### Working data

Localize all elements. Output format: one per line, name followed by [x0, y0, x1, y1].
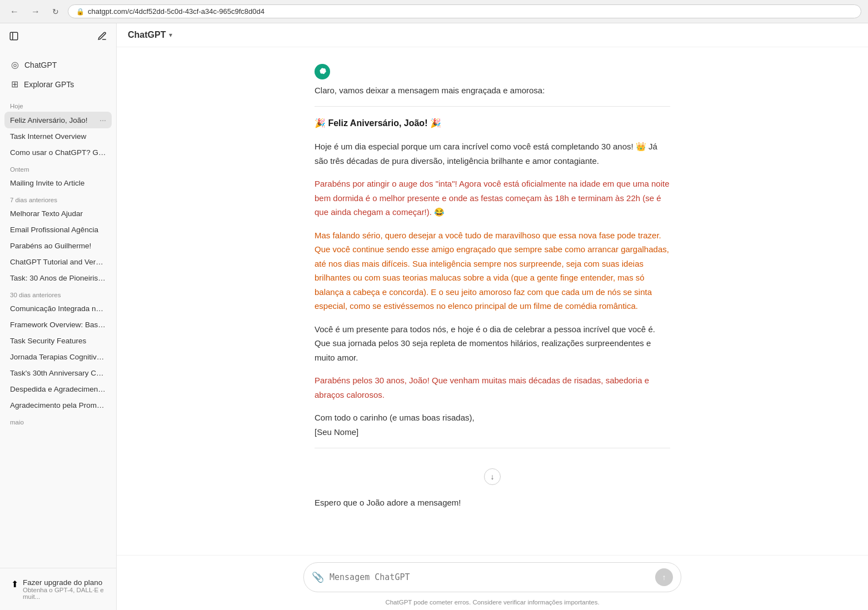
- svg-rect-0: [10, 32, 18, 40]
- chat-item-chatgpt-tutorial[interactable]: ChatGPT Tutorial and Version Di: [4, 254, 112, 270]
- scroll-down-button[interactable]: ↓: [484, 468, 501, 485]
- main-title: ChatGPT: [128, 30, 166, 40]
- input-area: 📎 ↑: [117, 555, 868, 597]
- paragraph-1: Hoje é um dia especial porque um cara in…: [315, 139, 670, 168]
- chat-item-menu-icon[interactable]: ···: [99, 116, 106, 124]
- chat-item-text: Parabéns ao Guilherme!: [10, 242, 106, 250]
- section-hoje: Hoje: [4, 97, 112, 112]
- paragraph-4: Você é um presente para todos nós, e hoj…: [315, 322, 670, 365]
- chat-item-text: Task Internet Overview: [10, 132, 106, 141]
- sidebar: ◎ ChatGPT ⊞ Explorar GPTs Hoje Feliz Ani…: [0, 23, 117, 610]
- toggle-sidebar-button[interactable]: [8, 30, 20, 45]
- chat-item-text: Mailing Invite to Article: [10, 179, 106, 187]
- chat-item-task-internet[interactable]: Task Internet Overview: [4, 128, 112, 144]
- chat-item-text: ChatGPT Tutorial and Version Di: [10, 258, 106, 266]
- separator-2: [315, 448, 670, 448]
- section-30dias: 30 dias anteriores: [4, 286, 112, 301]
- chat-item-comunicacao[interactable]: Comunicação Integrada na Emp: [4, 301, 112, 317]
- browser-bar: ← → ↻ 🔒 chatgpt.com/c/4dcf52dd-5c0d-43cf…: [0, 0, 868, 23]
- chat-item-despedida[interactable]: Despedida e Agradecimento.: [4, 381, 112, 397]
- main-header: ChatGPT ▾: [117, 23, 868, 47]
- paragraph-2: Parabéns por atingir o auge dos "inta"! …: [315, 177, 670, 219]
- app-layout: ◎ ChatGPT ⊞ Explorar GPTs Hoje Feliz Ani…: [0, 23, 868, 610]
- sidebar-item-label: ChatGPT: [24, 61, 57, 69]
- chat-item-task-30anos[interactable]: Task: 30 Anos de Pioneirismo: [4, 270, 112, 286]
- upgrade-icon: ⬆: [11, 579, 18, 589]
- send-button[interactable]: ↑: [655, 568, 673, 586]
- section-7dias: 7 dias anteriores: [4, 191, 112, 206]
- paragraph-5: Parabéns pelos 30 anos, João! Que venham…: [315, 373, 670, 402]
- chatgpt-icon: ◎: [11, 59, 19, 70]
- chat-item-text: Task's 30th Anniversary Celebrat: [10, 369, 106, 377]
- upgrade-button[interactable]: ⬆ Fazer upgrade do plano Obtenha o GPT-4…: [6, 574, 111, 604]
- scroll-down-area: ↓: [315, 468, 670, 485]
- section-ontem: Ontem: [4, 161, 112, 175]
- chat-item-text: Framework Overview: Basics and: [10, 321, 106, 329]
- chat-item-jornada-terapias[interactable]: Jornada Terapias Cognitivas: Det: [4, 349, 112, 365]
- sidebar-item-explore[interactable]: ⊞ Explorar GPTs: [6, 74, 111, 94]
- chat-item-text: Como usar o ChatGPT? Guia co: [10, 148, 106, 157]
- chat-item-email-profissional[interactable]: Email Profissional Agência: [4, 222, 112, 238]
- upgrade-title: Fazer upgrade do plano: [23, 578, 105, 587]
- chat-item-text: Comunicação Integrada na Emp: [10, 304, 106, 313]
- sidebar-item-chatgpt[interactable]: ◎ ChatGPT: [6, 55, 111, 74]
- lock-icon: 🔒: [76, 8, 84, 16]
- chat-item-task-security[interactable]: Task Security Features: [4, 333, 112, 349]
- main-content: ChatGPT ▾ Claro, vamos deixar a mensagem…: [117, 23, 868, 610]
- chat-item-como-usar[interactable]: Como usar o ChatGPT? Guia co: [4, 144, 112, 161]
- sidebar-header: [0, 23, 116, 52]
- chat-item-text: Feliz Aniversário, João!: [10, 116, 99, 124]
- outro-text: Espero que o João adore a mensagem!: [315, 491, 670, 515]
- forward-button[interactable]: →: [28, 6, 43, 18]
- new-chat-button[interactable]: [96, 30, 108, 45]
- assistant-icon: [315, 64, 330, 79]
- message-body: 🎉 Feliz Aniversário, João! 🎉 Hoje é um d…: [315, 116, 670, 439]
- chat-item-tasks-30th[interactable]: Task's 30th Anniversary Celebrat: [4, 365, 112, 381]
- chat-item-parabens-guilherme[interactable]: Parabéns ao Guilherme!: [4, 238, 112, 254]
- paragraph-3: Mas falando sério, quero desejar a você …: [315, 228, 670, 313]
- chat-item-mailing-invite[interactable]: Mailing Invite to Article: [4, 175, 112, 191]
- attach-button[interactable]: 📎: [312, 571, 324, 583]
- sidebar-footer: ⬆ Fazer upgrade do plano Obtenha o GPT-4…: [0, 568, 116, 610]
- explore-icon: ⊞: [11, 79, 18, 89]
- chat-item-text: Task Security Features: [10, 337, 106, 345]
- sidebar-nav: ◎ ChatGPT ⊞ Explorar GPTs: [0, 52, 116, 97]
- message-intro: Claro, vamos deixar a mensagem mais engr…: [315, 84, 670, 97]
- assistant-message: Claro, vamos deixar a mensagem mais engr…: [315, 58, 670, 463]
- sidebar-item-label: Explorar GPTs: [24, 80, 74, 89]
- chat-item-text: Jornada Terapias Cognitivas: Det: [10, 353, 106, 361]
- sidebar-scroll: Hoje Feliz Aniversário, João! ··· Task I…: [0, 97, 116, 568]
- chat-item-text: Email Profissional Agência: [10, 226, 106, 234]
- message-input[interactable]: [330, 572, 650, 583]
- chat-item-agradecimento[interactable]: Agradecimento pela Promoção: [4, 397, 112, 413]
- chat-area[interactable]: Claro, vamos deixar a mensagem mais engr…: [117, 47, 868, 555]
- section-maio: maio: [4, 413, 112, 428]
- upgrade-subtitle: Obtenha o GPT-4, DALL·E e muit...: [23, 587, 105, 600]
- message-heading: 🎉 Feliz Aniversário, João! 🎉: [315, 116, 670, 131]
- separator: [315, 106, 670, 107]
- chevron-down-icon: ▾: [169, 31, 172, 39]
- message-container: Claro, vamos deixar a mensagem mais engr…: [303, 58, 681, 515]
- chat-item-melhorar-texto[interactable]: Melhorar Texto Ajudar: [4, 206, 112, 222]
- paragraph-6: Com todo o carinho (e umas boas risadas)…: [315, 411, 670, 439]
- chat-item-text: Despedida e Agradecimento.: [10, 385, 106, 393]
- disclaimer-text: ChatGPT pode cometer erros. Considere ve…: [117, 597, 868, 610]
- url-text: chatgpt.com/c/4dcf52dd-5c0d-43cf-a34c-96…: [88, 7, 265, 16]
- address-bar[interactable]: 🔒 chatgpt.com/c/4dcf52dd-5c0d-43cf-a34c-…: [68, 4, 861, 18]
- chat-item-text: Task: 30 Anos de Pioneirismo: [10, 274, 106, 282]
- chat-item-framework[interactable]: Framework Overview: Basics and: [4, 317, 112, 333]
- reload-button[interactable]: ↻: [49, 6, 62, 17]
- chat-item-text: Melhorar Texto Ajudar: [10, 209, 106, 218]
- back-button[interactable]: ←: [7, 6, 22, 18]
- chat-item-text: Agradecimento pela Promoção: [10, 401, 106, 409]
- input-box: 📎 ↑: [303, 562, 681, 592]
- chat-item-feliz-aniversario[interactable]: Feliz Aniversário, João! ···: [4, 112, 112, 128]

######

- _Work instruction_
Copy whichever lines in the listing above contain the word "Terapias".

- _Answer to the problem_
- chat-item-jornada-terapias[interactable]: Jornada Terapias Cognitivas: Det: [4, 349, 112, 365]
- chat-item-text: Jornada Terapias Cognitivas: Det: [10, 353, 106, 361]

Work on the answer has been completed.